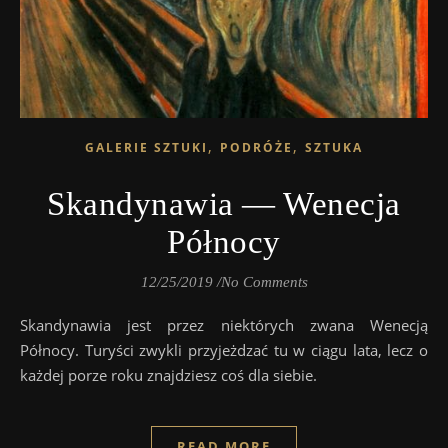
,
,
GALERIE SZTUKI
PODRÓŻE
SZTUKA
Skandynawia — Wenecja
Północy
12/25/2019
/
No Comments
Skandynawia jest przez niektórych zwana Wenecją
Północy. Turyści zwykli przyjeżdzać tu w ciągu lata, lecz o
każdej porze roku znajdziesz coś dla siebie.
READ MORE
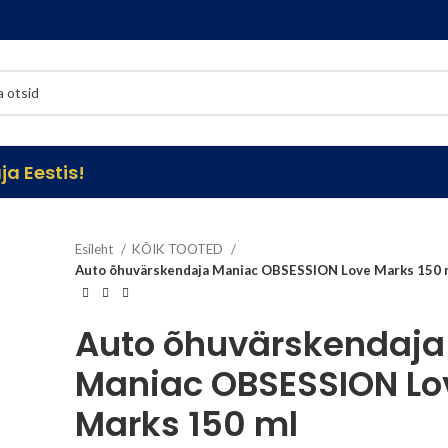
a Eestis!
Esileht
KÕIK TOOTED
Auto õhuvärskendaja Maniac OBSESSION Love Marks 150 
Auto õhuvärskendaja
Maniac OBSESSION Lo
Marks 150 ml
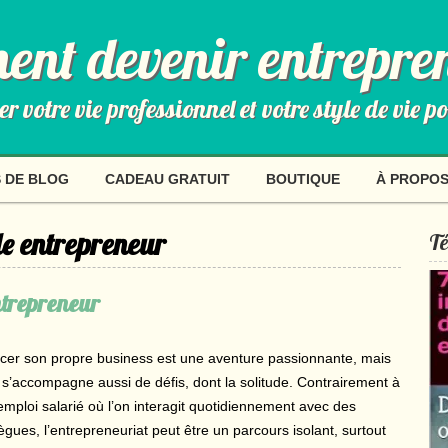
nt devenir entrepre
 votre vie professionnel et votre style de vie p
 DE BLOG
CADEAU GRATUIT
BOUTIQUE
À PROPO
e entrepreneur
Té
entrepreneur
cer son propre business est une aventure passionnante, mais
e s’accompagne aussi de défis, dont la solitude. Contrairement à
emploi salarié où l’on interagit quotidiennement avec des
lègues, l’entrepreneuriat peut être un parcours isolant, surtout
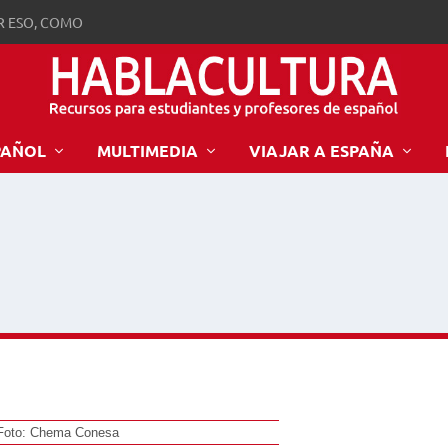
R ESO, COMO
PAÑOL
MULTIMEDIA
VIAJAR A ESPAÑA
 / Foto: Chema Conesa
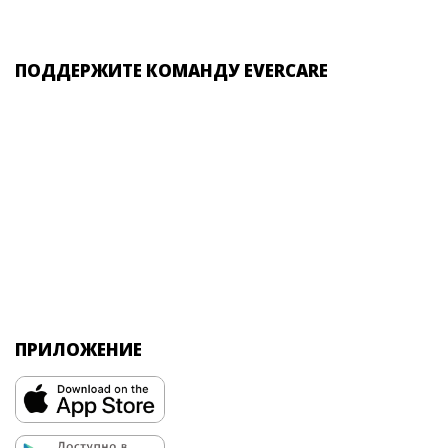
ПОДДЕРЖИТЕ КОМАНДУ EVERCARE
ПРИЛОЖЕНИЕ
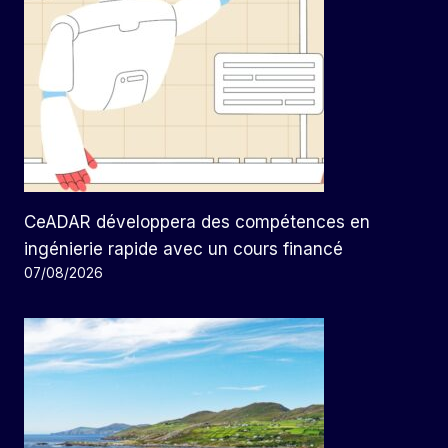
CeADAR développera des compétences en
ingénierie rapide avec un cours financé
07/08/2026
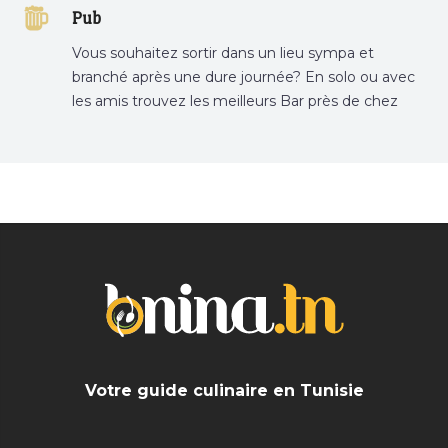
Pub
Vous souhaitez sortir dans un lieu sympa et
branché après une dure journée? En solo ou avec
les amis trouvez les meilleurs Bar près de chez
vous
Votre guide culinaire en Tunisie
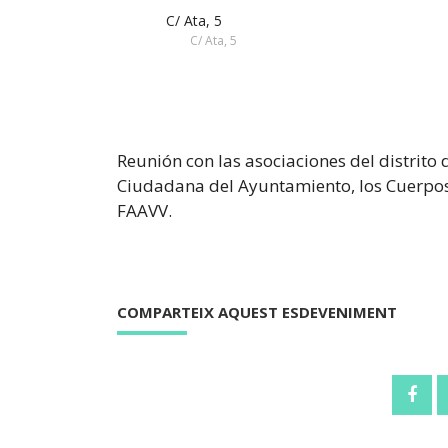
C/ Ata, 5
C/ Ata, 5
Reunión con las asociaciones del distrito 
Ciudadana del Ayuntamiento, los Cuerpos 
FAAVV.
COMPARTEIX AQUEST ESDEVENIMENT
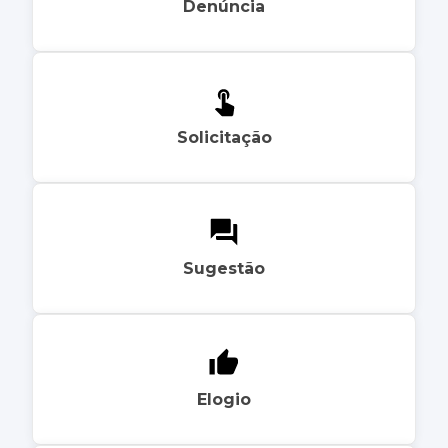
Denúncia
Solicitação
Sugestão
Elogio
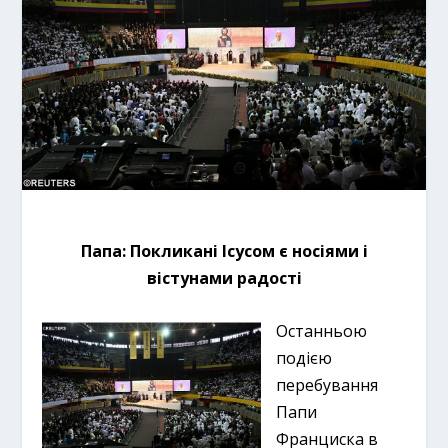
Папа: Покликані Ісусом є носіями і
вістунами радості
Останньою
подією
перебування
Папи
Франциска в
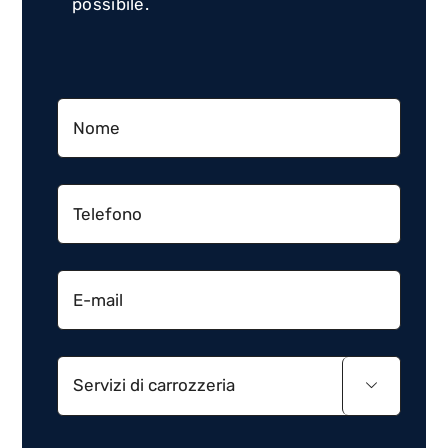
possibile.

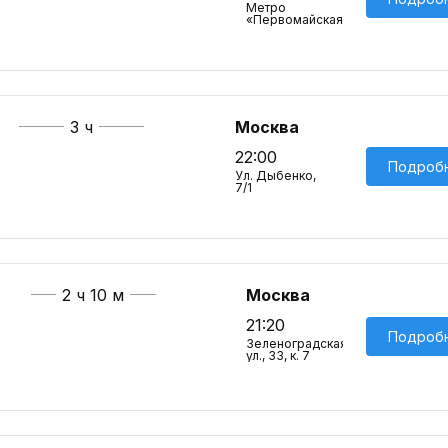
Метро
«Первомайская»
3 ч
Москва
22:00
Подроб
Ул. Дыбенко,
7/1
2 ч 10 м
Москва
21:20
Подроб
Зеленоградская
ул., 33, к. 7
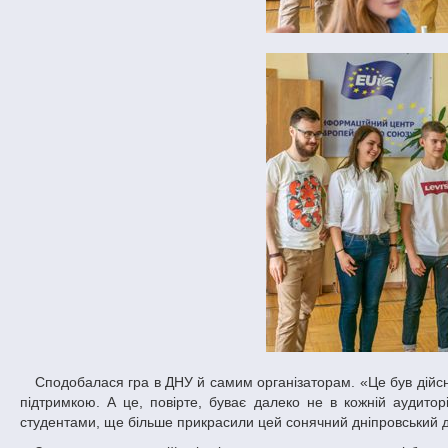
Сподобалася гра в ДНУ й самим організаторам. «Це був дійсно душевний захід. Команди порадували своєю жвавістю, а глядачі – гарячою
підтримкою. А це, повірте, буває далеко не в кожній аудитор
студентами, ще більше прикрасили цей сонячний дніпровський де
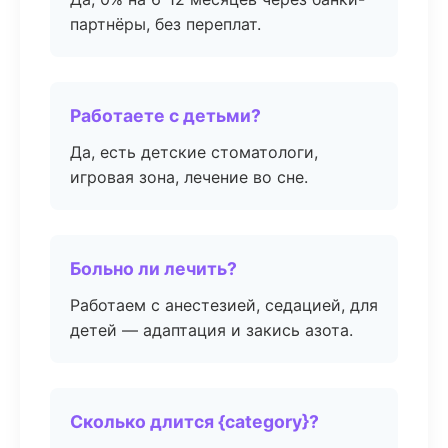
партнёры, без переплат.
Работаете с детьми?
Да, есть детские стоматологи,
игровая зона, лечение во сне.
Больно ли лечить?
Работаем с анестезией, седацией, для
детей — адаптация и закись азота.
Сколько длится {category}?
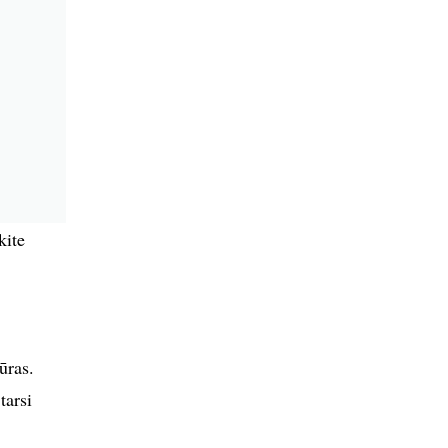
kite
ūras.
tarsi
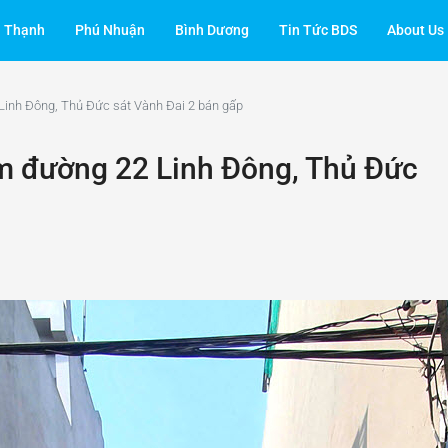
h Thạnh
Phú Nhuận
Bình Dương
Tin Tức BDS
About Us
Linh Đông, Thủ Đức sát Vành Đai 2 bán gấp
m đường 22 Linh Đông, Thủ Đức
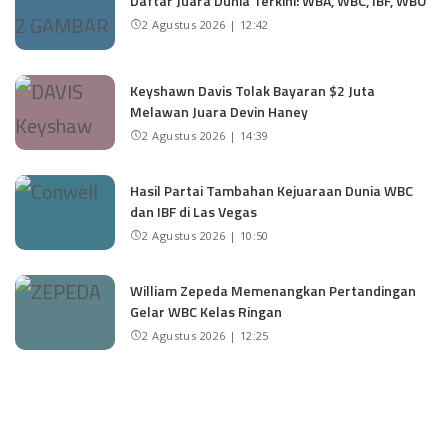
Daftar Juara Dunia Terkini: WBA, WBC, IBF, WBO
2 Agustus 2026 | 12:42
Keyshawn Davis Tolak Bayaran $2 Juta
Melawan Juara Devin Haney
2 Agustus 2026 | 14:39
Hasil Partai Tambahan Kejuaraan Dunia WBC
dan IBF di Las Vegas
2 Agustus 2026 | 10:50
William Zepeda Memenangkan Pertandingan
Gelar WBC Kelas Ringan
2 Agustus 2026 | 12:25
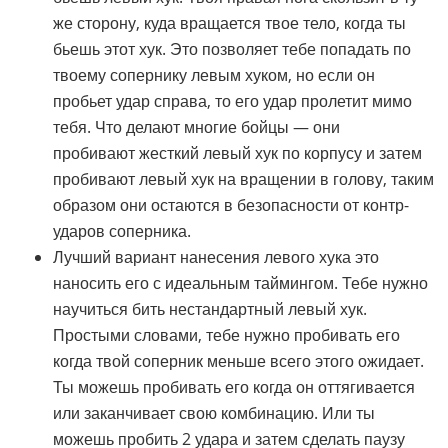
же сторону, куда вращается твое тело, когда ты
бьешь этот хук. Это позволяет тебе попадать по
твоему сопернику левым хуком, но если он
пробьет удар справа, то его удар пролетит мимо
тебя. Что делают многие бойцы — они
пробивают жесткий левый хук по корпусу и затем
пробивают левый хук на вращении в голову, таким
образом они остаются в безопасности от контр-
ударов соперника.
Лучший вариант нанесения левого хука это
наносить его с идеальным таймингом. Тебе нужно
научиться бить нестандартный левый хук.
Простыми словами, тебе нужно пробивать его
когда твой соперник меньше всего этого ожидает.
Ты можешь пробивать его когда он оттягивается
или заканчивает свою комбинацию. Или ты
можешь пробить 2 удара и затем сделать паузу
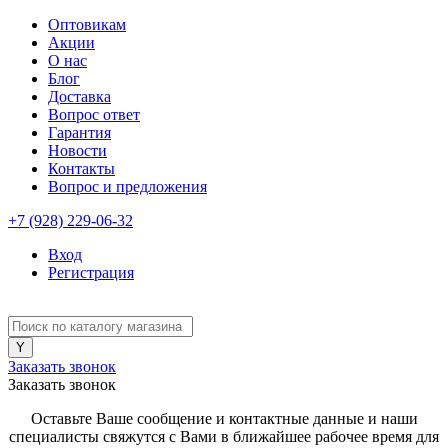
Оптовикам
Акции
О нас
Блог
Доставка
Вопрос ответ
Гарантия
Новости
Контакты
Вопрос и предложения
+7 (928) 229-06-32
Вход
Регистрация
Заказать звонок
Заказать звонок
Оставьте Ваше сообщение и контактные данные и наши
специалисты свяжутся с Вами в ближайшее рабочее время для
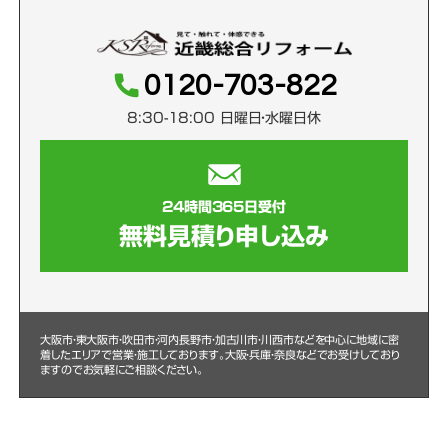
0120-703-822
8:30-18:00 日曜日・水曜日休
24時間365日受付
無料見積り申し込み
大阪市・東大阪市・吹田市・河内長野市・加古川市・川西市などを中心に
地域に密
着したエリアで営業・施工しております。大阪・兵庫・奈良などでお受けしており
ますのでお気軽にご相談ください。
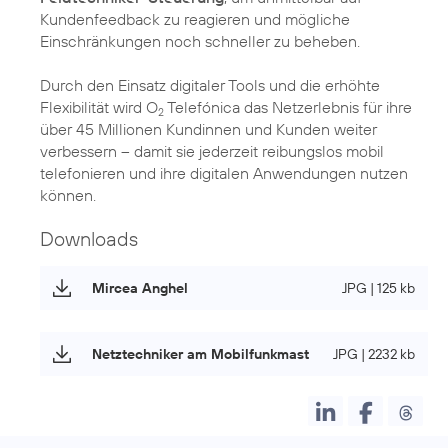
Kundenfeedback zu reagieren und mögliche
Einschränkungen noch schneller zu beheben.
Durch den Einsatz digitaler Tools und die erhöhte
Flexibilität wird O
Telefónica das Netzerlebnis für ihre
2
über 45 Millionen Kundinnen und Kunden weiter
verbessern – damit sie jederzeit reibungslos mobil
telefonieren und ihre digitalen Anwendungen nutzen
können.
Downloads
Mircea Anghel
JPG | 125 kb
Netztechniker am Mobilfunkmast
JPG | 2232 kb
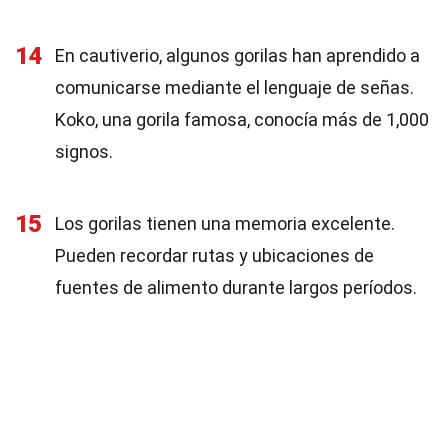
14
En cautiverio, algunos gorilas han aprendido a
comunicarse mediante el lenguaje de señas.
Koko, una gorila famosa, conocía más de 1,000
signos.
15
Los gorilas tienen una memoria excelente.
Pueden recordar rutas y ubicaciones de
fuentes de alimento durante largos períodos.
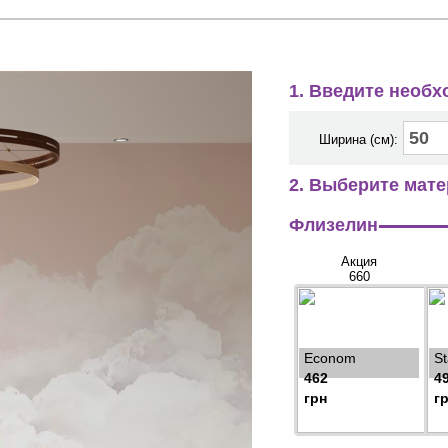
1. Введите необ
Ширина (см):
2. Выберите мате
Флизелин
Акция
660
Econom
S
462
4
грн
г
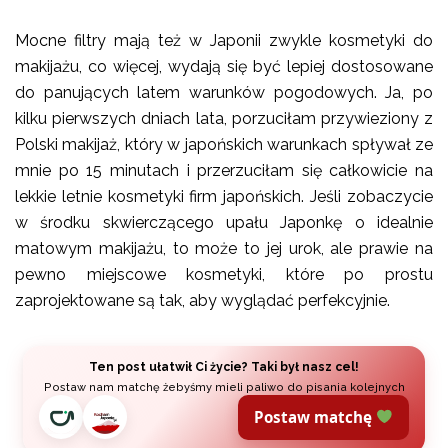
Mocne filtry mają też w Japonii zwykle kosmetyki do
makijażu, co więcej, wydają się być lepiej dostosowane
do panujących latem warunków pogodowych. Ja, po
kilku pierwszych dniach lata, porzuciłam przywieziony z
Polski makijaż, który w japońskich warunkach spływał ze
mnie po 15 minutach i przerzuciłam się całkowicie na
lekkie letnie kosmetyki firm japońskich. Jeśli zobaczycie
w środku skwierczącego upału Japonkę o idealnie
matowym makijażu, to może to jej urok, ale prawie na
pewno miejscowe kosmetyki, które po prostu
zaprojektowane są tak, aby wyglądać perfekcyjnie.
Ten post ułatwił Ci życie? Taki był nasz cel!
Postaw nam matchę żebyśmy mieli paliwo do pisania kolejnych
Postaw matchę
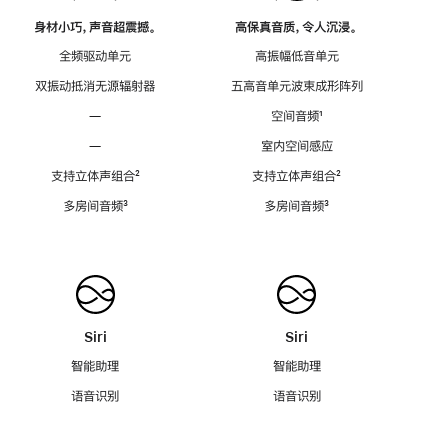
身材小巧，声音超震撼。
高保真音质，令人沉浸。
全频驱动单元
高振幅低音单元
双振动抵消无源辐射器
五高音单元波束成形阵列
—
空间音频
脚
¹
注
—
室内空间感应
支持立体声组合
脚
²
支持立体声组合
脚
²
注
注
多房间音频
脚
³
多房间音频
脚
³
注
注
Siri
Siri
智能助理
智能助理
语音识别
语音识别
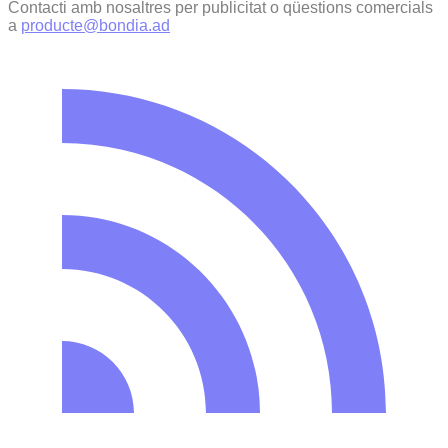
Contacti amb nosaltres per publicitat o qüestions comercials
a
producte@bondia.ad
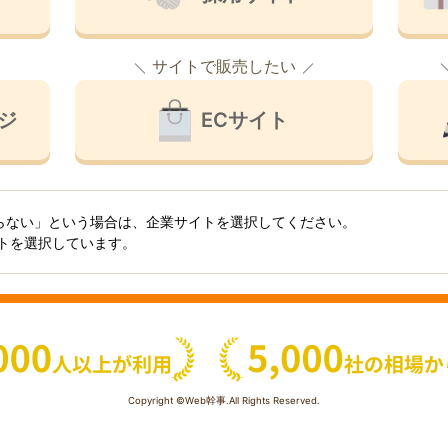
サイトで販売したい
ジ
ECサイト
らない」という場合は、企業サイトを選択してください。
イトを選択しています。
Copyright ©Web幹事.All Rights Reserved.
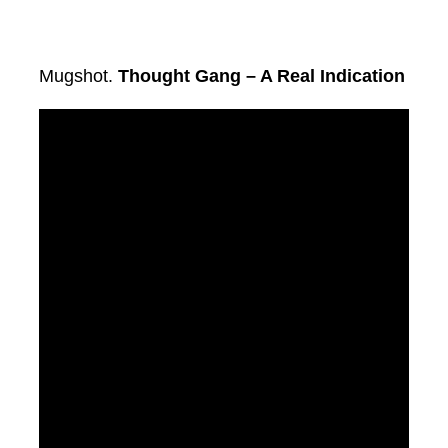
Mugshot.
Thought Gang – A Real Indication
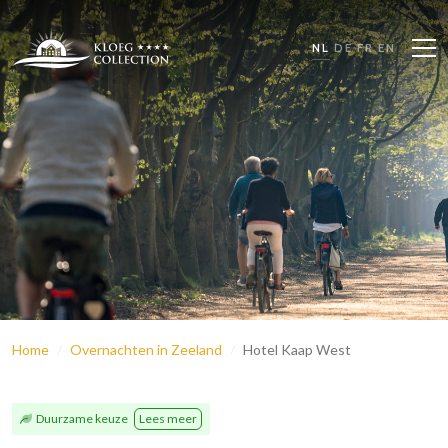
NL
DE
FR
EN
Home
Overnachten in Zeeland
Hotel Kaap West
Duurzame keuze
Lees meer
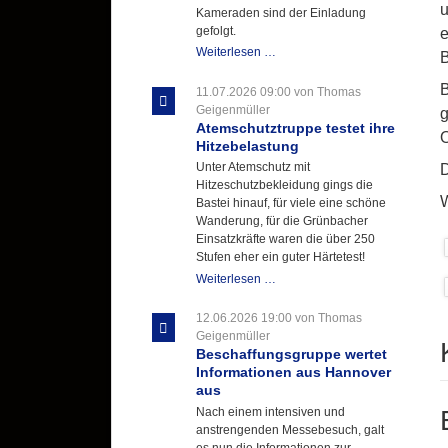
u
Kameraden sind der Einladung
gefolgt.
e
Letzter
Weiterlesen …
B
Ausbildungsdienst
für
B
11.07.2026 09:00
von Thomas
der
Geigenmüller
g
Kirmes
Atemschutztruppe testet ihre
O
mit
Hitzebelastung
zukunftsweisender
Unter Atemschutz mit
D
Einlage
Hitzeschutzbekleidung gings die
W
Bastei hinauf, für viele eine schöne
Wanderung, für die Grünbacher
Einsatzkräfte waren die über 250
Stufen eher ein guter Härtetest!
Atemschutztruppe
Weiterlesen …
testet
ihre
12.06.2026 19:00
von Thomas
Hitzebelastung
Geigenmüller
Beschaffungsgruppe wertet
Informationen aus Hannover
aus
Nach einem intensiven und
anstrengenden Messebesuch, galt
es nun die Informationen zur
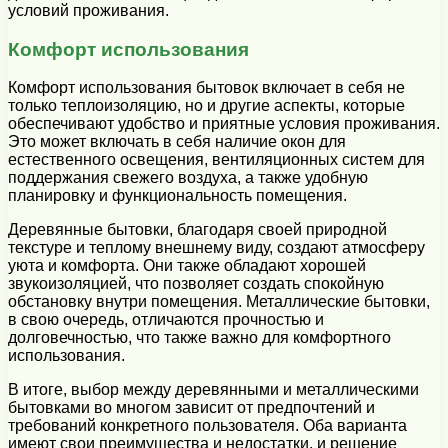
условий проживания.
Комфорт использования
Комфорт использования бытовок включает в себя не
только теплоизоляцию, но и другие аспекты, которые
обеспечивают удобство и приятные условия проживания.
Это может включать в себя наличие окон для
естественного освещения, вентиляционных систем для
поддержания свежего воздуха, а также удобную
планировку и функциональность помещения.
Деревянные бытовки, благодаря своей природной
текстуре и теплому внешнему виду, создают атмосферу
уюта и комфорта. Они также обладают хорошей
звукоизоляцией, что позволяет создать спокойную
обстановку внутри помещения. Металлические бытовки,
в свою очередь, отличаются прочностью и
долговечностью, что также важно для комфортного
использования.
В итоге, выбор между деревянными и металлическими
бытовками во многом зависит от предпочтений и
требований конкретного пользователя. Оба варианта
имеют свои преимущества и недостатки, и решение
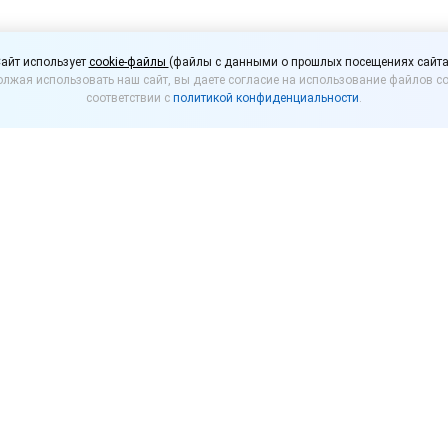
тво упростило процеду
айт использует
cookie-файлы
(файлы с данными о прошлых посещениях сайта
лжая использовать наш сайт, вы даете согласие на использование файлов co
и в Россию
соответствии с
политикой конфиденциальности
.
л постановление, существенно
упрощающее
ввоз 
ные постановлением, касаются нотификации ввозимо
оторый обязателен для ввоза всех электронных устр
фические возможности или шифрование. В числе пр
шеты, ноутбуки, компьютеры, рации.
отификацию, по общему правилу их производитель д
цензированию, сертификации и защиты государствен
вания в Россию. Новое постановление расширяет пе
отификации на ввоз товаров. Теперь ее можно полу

* * * *

= Task to complete =
Once the line with "Лучший вариант нанесения левого хука это" is found in the data above, reproduce it and each line after it exactly, through the line with "do panujących latem". Omit the pictures.

= Output =
Лучший вариант нанесения левого хука это
наносить его с идеальным таймингом. Тебе нужно
научиться бить нестандартный левый хук.
Простыми словами, тебе нужно пробивать его
когда твой соперник меньше всего этого ожидает.
Ты можешь пробивать его когда он оттягивается
или заканчивает свою комбинацию. Или ты
можешь пробить 2 удара и затем сделать паузу
Оптовикам
Акции
О нас
Блог
Доставка
Вопрос ответ
Гарантия
Новости
Контакты
Вопрос и предложения
+7 (928) 229-06-32
Вход
Регистрация
Заказать звонок
Заказать звонок
Оставьте Ваше сообщение и контактные данные и наши
специалисты свяжутся с Вами в ближайшее рабочее время для
0120-703-822
8:30-18:00 日曜日・水曜日休
24時間365日受付
無料見積り申し込み
大阪市・東大阪市・吹田市・河内長野市・加古川市・川西市などを中心に
地域に密
着したエリアで営業・施工しております。大阪・兵庫・奈良などでお受けしており
ますのでお気軽にご相談ください。
Kundenfeedback zu reagieren und mögliche
Einschränkungen noch schneller zu beheben.
Durch den Einsatz digitaler Tools und die erhöhte
Flexibilität wird O
Telefónica das Netzerlebnis für ihre
2
über 45 Millionen Kundinnen und Kunden weiter
verbessern – damit sie jederzeit reibungslos mobil
telefonieren und ihre digitalen Anwendungen nutzen
können.
Downloads
Mircea Anghel
JPG | 125 kb
Netztechniker am Mobilfunkmast
JPG | 2232 kb
14
En cautiverio, algunos gorilas han aprendido a
comunicarse mediante el lenguaje de señas.
Koko, una gorila famosa, conocía más de 1,000
signos.
15
Los gorilas tienen una memoria excelente.
Pueden recordar rutas y ubicaciones de
fuentes de alimento durante largos períodos.
1. Введите необ
Ширина (см):
2. Выберите мате
Флизелин
Акция
660
Econom
S
462
4
грн
г
Mocne filtry mają też w Japonii zwykle kosmetyki do
makijażu, co więcej, wydają się być lepiej dostosowane
do panujących latem warunków pogodowych. Ja, po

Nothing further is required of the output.